Inevitably, there will be test cases on how the wording of the legislation will be interpreted – good news for lawyers if no-one else. It is unlikely, in practice, that the police will charge into properties to arrest and evict the occupiers just on the say so of the owner. The police may need to be satisfied first that there is no tenancy agreement or permission to occupy, as the law does not apply to “trespassers” who are occupying after the expiry of a tenancy agreement or licence to occupy. In other words, property owners will not be able to use the new law to evict tenants who refuse to leave at the end of their lease – they will still have to rely on the civil law procedures.
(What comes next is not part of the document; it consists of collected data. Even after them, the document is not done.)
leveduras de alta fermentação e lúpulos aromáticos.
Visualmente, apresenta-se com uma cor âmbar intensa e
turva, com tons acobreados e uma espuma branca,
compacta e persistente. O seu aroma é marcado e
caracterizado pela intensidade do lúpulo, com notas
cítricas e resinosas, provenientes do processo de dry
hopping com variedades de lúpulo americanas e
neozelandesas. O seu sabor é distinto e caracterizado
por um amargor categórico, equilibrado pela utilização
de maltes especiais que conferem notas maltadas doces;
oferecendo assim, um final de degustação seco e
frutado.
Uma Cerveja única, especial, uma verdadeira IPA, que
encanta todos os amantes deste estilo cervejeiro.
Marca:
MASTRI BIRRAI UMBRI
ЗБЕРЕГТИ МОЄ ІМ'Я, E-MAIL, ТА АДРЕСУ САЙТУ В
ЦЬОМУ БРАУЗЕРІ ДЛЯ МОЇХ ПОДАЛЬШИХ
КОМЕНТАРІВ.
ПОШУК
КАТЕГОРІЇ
Will arrested squatters be bailed when they will, in effect, have no fixed abode? Does that mean they will be remanded in custody – with all extra pressure that would put on our prison system. Police resources are going to be stretched enough as it is. And if their parents are incarcerated, what will happen to squatter’s children? Fining people who seemingly can’t pay rent is probably a non-starter.
And what will happen, going back to the government’s own website page, to a squatter applying to the land registry to become the legal owner because he’s used the house for several years? It is right hat he can suddenly be made a criminal at the same time as having rights under the Land Registration Act 2003? There are conflicts here that perhaps haven’t been thought through – and certainly our old friend “The Human Rights Act” will get a look in.
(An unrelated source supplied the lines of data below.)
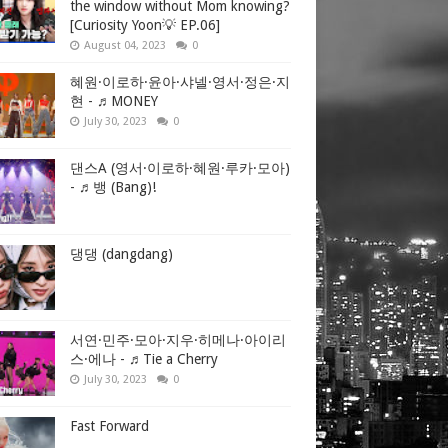
the window without Mom knowing?
[Curiosity Yoon💡 EP.06]
August 04, 2023
0
혜원·이로하·윤아·샤넬·영서·정은·지
현 - ♬MONEY
July 30, 2023
0
댄스A (영서·이로하·혜원·루카·모아)
- ♬뱅 (Bang)!
댕댕 (dangdang)
서연·민주·모아·지우·히메나·아이리
스·에나 - ♬Tie a Cherry
July 30, 2023
0
Fast Forward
Some people I have spoken to expressed surprise that squatting wasn’t a crime in the first place. To find out the reason why, you really have to go back to 1066, as is the case with so many of our laws and customs. A large number of the long-standing aristocratic families in England are descended from the Norman invaders. After the Battle of Hasting, all the Anglo-Saxon nobles (many of whom were dead anyway) were instantly dispossessed. All their lands and estates were handed to the victors by William the Conqueror as a reward for their support. Rightful ownership went for nothing.
As a result the idea of physical possession plus the passage of time leading to legal ownership embedded itself in the system – for centuries the aristocracy added to their land holdings by merely fencing off whatever land they felt like grabbing , usually from the fairly powerless peasants. It was called “Enclosure”. Our medieval and Tudor nobility would have been horrified at the notion that what they were doing might in any way have been described a “criminal”.
(any opinions expressed in this article are those of the writer alone, and not necessarily those of the firm).